Leave out the pictures and reproduce all of the data exactly.
--------------------------------------------------
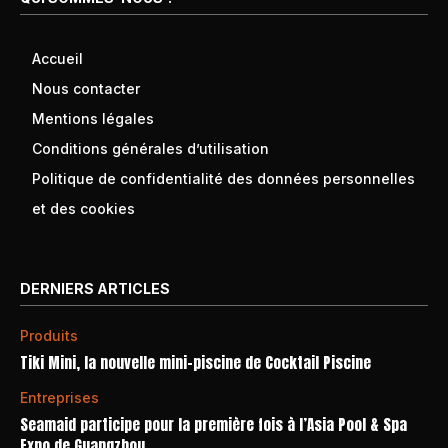
Accueil
Nous contacter
Mentions légales
Conditions générales d’utilisation
Politique de confidentialité des données personnelles
et des cookies
DERNIERS ARTICLES
Produits
Tiki Mini, la nouvelle mini-piscine de Cocktail Piscine
Entreprises
Seamaid participe pour la première fois à l’Asia Pool & Spa
Expo de Guangzhou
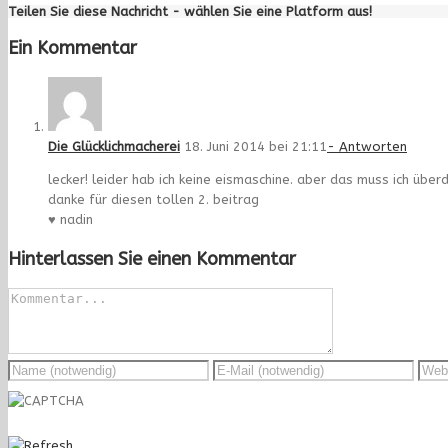
Teilen Sie diese Nachricht - wählen Sie eine Platform aus!
Ein Kommentar
Die Glücklichmacherei
18. Juni 2014 bei 21:11
- Antworten
lecker! leider hab ich keine eismaschine. aber das muss ich über
danke für diesen tollen 2. beitrag
♥ nadin
Hinterlassen Sie einen Kommentar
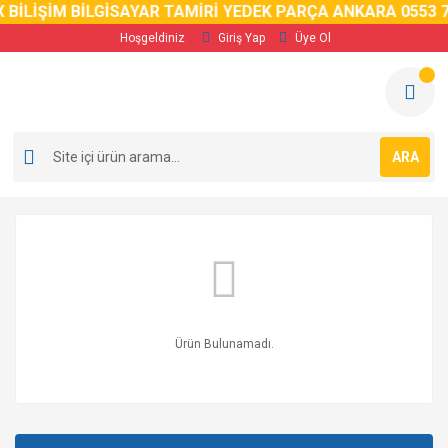
 BİLİŞİM BİLGİSAYAR TAMİRİ YEDEK PARÇA ANKARA 0553 7
Hoşgeldiniz
Giriş Yap
Üye Ol
ARA
Ürün Bulunamadı.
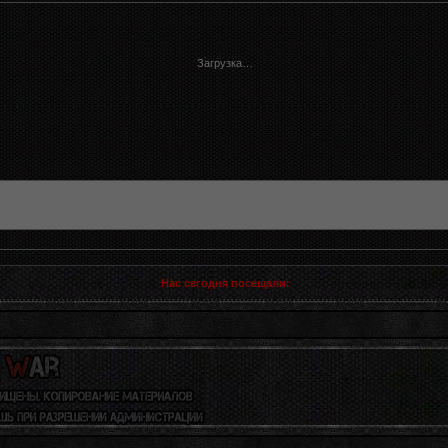
Загрузка…
Нас сегодня посещали:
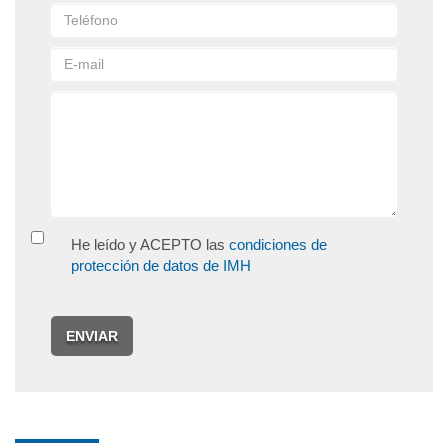
He leído y ACEPTO las
condiciones de
protección de datos de IMH
ENVIAR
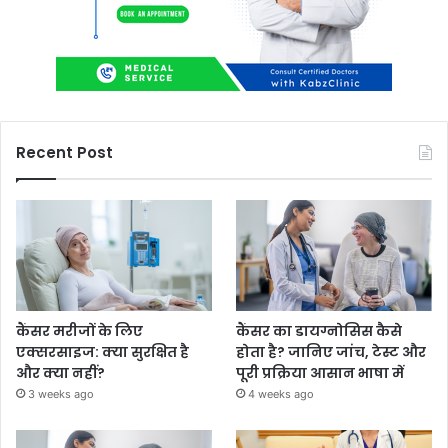
Recent Post
कैंसर मरीजों के लिए
कैंसर का डायग्नोसिस कैसे
एक्सरसाइज: क्या सुरक्षित है
होता है? जानिए जांच, टेस्ट और
और क्या नहीं?
पूरी प्रक्रिया आसान भाषा में
3 weeks ago
4 weeks ago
--------------------------------------------------
● **Result**
Accueil
Nous contacter
Mentions légales
Conditions générales d’utilisation
Politique de confidentialité des données personnelles
et des cookies
DERNIERS ARTICLES
Produits
Tiki Mini, la nouvelle mini-piscine de Cocktail Piscine
Entreprises
Seamaid participe pour la première fois à l’Asia Pool & Spa
Expo de Guangzhou
Teilen Sie diese Nachricht - wählen Sie eine Platform aus!
Ein Kommentar
Die Glücklichmacherei
18. Juni 2014 bei 21:11
- Antworten
lecker! leider hab ich keine eismaschine. aber das muss ich über
danke für diesen tollen 2. beitrag
♥ nadin
Hinterlassen Sie einen Kommentar
 BİLİŞİM BİLGİSAYAR TAMİRİ YEDEK PARÇA ANKARA 0553 7
Hoşgeldiniz
Giriş Yap
Üye Ol
ARA
Ürün Bulunamadı.
Загрузка…
Нас сегодня посещали:
He leído y ACEPTO las
condiciones de
protección de datos de IMH
ENVIAR
Recent Post
कैंसर मरीजों के लिए
कैंसर का डायग्नोसिस कैसे
एक्सरसाइज: क्या सुरक्षित है
होता है? जानिए जांच, टेस्ट और
और क्या नहीं?
पूरी प्रक्रिया आसान भाषा में
3 weeks ago
4 weeks ago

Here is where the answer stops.